Neos activates the proteasome and rescues its age-related deterioration in human fibroblasts.

Loss of Proteostasis

Neos decreases the levels of oxidazed proteins(1)

Neos has high anti-oxidant capacity.

Neos prevents the accumulation of oxidized proteins in “aged” human fibroblasts.  

Epigenetic Alterations

Neos preserves optimal global methylation levels (1)

During aging, the epigenome — the molecular machinery that regulates our genes’ activity — becomes disorganized. This leads to certain beneficial genes being turned off when they should be on, and genes that can cause trouble being turned on when they should be off.

The global DNA methylation levels in human fibroblasts treated with Neos throughout their lifespan are similar to those of their younger counterparts.
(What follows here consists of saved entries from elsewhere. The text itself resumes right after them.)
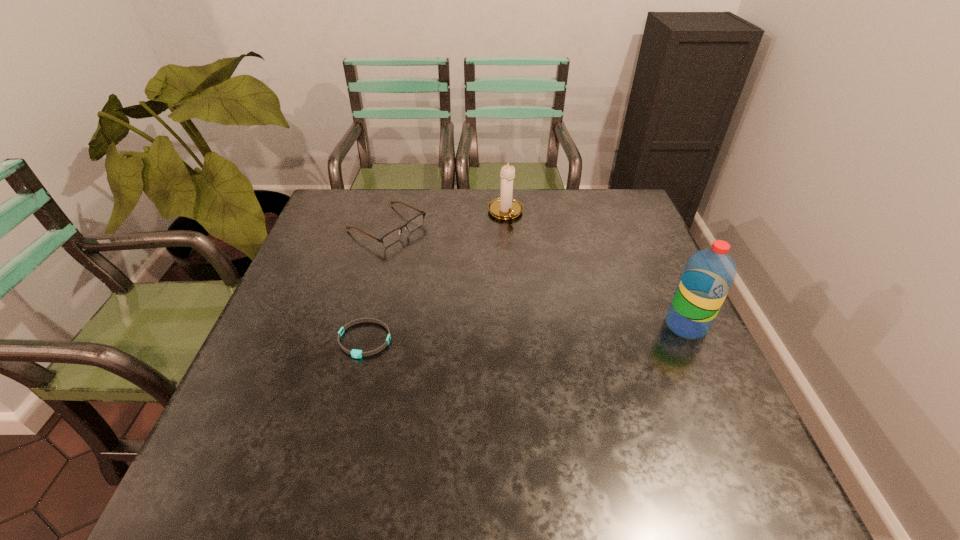 Where is `wristband`? Image resolution: width=960 pixels, height=540 pixels. wristband is located at coordinates (355, 353).

Find the location of `water bottle`. water bottle is located at coordinates (709, 274).

The image size is (960, 540). I want to click on the rightmost object, so click(x=709, y=274).

Where is `spectacles`? The image size is (960, 540). spectacles is located at coordinates (394, 235).

The width and height of the screenshot is (960, 540). Find the location of `candle holder`. candle holder is located at coordinates (505, 207).

The width and height of the screenshot is (960, 540). In order to click on the second tallest object in this screenshot , I will do `click(505, 207)`.

Identify the location of free spot located 0.090m on the buckle of the shortest object. (350, 395).

This screenshot has height=540, width=960. What are the coordinates of `vacant space situated 0.350m on the front-facing side of the spectacles` in the screenshot? It's located at (512, 295).

Locate an element on the screen. This screenshot has width=960, height=540. free space located on the front-facing side of the spectacles is located at coordinates (464, 269).

Find the location of a particular element. The image size is (960, 540). vacant space situated 0.240m on the front-facing side of the spectacles is located at coordinates (478, 277).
Resetting such epigenetic changes with Neos holds a great potential to delay the age-related functional decline.

Deregulated Nutrient Sensing

Neos activates FoxO1 (1)

During aging, our cells become less tuned to nutrient signals, which disrupts a cell’s ability to utilize and produce energy. This can result in reduced energy and metabolic dysfunction.

Neos activates FoxO1.

Human fibroblasts treated with Neos throughout their lifespan exhibit enhanced FoxO1 transcriptional activity during ageing to promote HealthSpan.
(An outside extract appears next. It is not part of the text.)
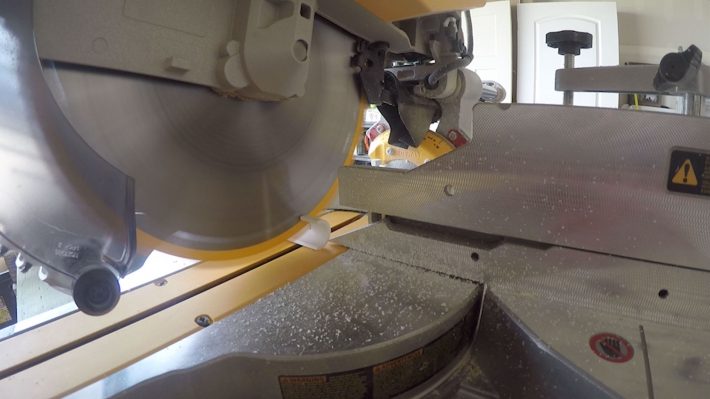 Where is `crown moulding`? crown moulding is located at coordinates (650, 50), (432, 309).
Deregulated Nutrient Sensing

Neos activates Sirt1 (1)

Neos activates Sirt1.

The Sirt1 activating properties of Neos may  provide beneficial effects such as improved metabolic health and stress response, anti-inflammatory effects, increased longevity, and protection against age-related diseases.

Clinical Trial Design

The primary outcome of the clinical study was the statistically significant decrease in oxidized plasma proteins for the volunteers that received Neos,  while for the placebo subgroup, no changes in oxidation status were observed. No harm or unintended effects were recorded. The effects were stronger in people of the age range 45-55 and in females. This decrease of oxidized protein levels is correlated to the activation of the proteasome-mediated degradation.

Clinical Effects of Neos: Enhancement of Proteostasis in vivo (1)


Reduction of Oxidized Protein Levels(1)

Neos has significant anti-oxidant effects in vivo. Neos  reduces the levels of oxidized proteins after a 3-months supplementation in healthy volunteers.


Neos increases oxidized protein degradation via the proteasome. The decline of oxidized protein levels is accompanied by an increase of proteasome activity after 3-months supplementation in healthy volunteers.